When a little later we had a war with Spain and took a lot more territory and began to administer it they took due notice of that and the suspicion grew. In the famous Venezuela dispute – it was the Cleveland administration – Secretary Olney, one the Secretaries of State who was interpreting the Monroe Doctrine, said: “The United States is practically sovereign on this continent and its fist is law upon the subject to which it applies its interpretation”. Secretary Hughes has just assured the world that this is not the meaning of the Monroe Doctrine, but in South America that sentence of Secretary Olney’s is on file in every newspaper morgue and in every statesman’s library and in every public and university library. They have never forgotten it,

Later, President Roosevelt found such a state of irritation throughout Spanish America that he set forth in the same thoroughgoing fashion that he always approached everything, an interpretation of that doctrine so that nobody there-after would be in doubt about it. This is a small part of what he said – President Roosevelt in 1904: “It is not true that the United States feels any land hunger,” (No wonder; it had gotten a mouthful in the Mexican War.) “or entertains any project with regard to other nations of the Western hemisphere, save such as are wilful. All this country desires is to see the neighboring countries prosperous. Any country whose people conduct themselves well can count upon our hearty friendship. If a nation shows that it knows how to act within reasonable efficiency and decency in social and political matters; if it keeps order and pays its obligations, it need not fear from the United States. Chronic wrongdoing or an impotence which results in a general loosening of the ties of civilized society may, in America as elsewhere ultimately require intervention by some other civilized nation, and in the Western hemisphere the Monroe Doctrine may force the use, however reluctantly, in flagrant cases of such wrongdoing or impotence of the exercise of an international police power.”

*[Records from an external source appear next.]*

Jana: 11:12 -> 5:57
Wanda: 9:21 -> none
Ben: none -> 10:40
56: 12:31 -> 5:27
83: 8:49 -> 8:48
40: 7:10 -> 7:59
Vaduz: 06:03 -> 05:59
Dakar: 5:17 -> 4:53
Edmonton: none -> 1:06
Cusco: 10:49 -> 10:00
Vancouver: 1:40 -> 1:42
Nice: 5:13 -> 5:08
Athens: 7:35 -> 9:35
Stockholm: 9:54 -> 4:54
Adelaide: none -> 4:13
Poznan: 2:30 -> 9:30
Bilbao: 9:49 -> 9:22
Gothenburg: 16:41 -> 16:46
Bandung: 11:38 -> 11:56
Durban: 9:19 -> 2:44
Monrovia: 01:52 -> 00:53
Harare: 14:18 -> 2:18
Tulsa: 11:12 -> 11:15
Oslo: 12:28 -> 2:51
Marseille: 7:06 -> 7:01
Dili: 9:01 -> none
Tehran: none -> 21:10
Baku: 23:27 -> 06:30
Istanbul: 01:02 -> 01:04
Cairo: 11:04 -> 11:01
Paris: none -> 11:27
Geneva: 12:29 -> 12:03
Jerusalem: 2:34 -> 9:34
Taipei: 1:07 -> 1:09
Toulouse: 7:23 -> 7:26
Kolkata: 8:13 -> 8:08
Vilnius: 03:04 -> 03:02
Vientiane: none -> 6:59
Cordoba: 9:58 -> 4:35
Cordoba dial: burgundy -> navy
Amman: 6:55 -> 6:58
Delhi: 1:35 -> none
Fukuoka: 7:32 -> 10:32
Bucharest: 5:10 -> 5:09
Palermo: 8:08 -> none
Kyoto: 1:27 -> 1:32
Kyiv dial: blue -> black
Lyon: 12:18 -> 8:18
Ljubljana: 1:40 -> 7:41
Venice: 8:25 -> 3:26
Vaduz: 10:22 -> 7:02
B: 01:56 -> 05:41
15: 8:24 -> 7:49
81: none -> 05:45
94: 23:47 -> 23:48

Now suppose you were to move into a neighborhood and were living in a little house, and the man in the big house opposite should send you a letter and say: “So long as you keep your children quiet and don’t let your victrola run after nine o’clock and only have a jazz dance once a week and close at twelve, we will permit you to live undisturbed, but if you do otherwise you may as well know that we are going to take a hand in your family affairs.” What do you think of it?

I once lived in a neighborhood for a short time where the inhabitants were all of a pretty good variety, except one man who was drunk most of the time and used to thrash his wife. The men in the neighborhood became so exercised over it that they put their heads together and said that when it next occurred they would go in a body and thrash the man and protect the women. The time soon came and they went, but when they arrived this quarreling pair stopped for a moment to gaze upon the intruders and then to the amazement of the neighbors, the woman turned upon them and said angrily: “If my husband wants to thrash me, he has a right to do so.” And that is the attitude which South America takes when we undertake to give one of her countries a stable government. It may be good from our point of view, but not from theirs.

The urbane and unmilitary Mr. Taft, who certainly never intended to say or do anything in all his life to stir anybody the wrong way, in 1906, when he was a member of Mr. Roosevelt’s cabinet, said in a forgetful moment: “The frontiers of the United States virtually extend to Tierra del Fuego.” And it is remembered in all the libraries of South America.

Twice, the United States – once in the case of Chile and once in the case of Brazil – has definitely seemed to take sides in a civil war, and in both cases the losing combination believed its failure to succeed was directly due to the intervention of the United States. We have several times sent naval ships to the different ports of a little state, thus announcing that we were ready to interfere. We certainly assisted in the establishment of the republic of Panama and took control of the Canal Zone, on the theory that we had to build the Panama Canal. By assisting the rebellion of Panama, we alienated the republic of Colombia, and by taking the Canal Zone we have created a large amount of resentment in Panama. We have intervened for the collection of money in three republics, at least, and we have several times landed troops or sent naval ships to indicate our wishes concerning collections. Mr. Roosevelt more frankly than any other person analyzed this situation. He said that when nations loaned money to impecunious Southern republics and the latter failed to pay that money, it would be the next step, naturally, for these countries to expect their creditors to go into their land and take over their customs houses in order to get money with which to pay themselves. But, he said, we must make our minds up whether we are willing to do that or whether we must ourselves intervene and stand between the foreign creditor and a South American or Central American country, the debtor. He believed that we must stand between the creditor and debtor.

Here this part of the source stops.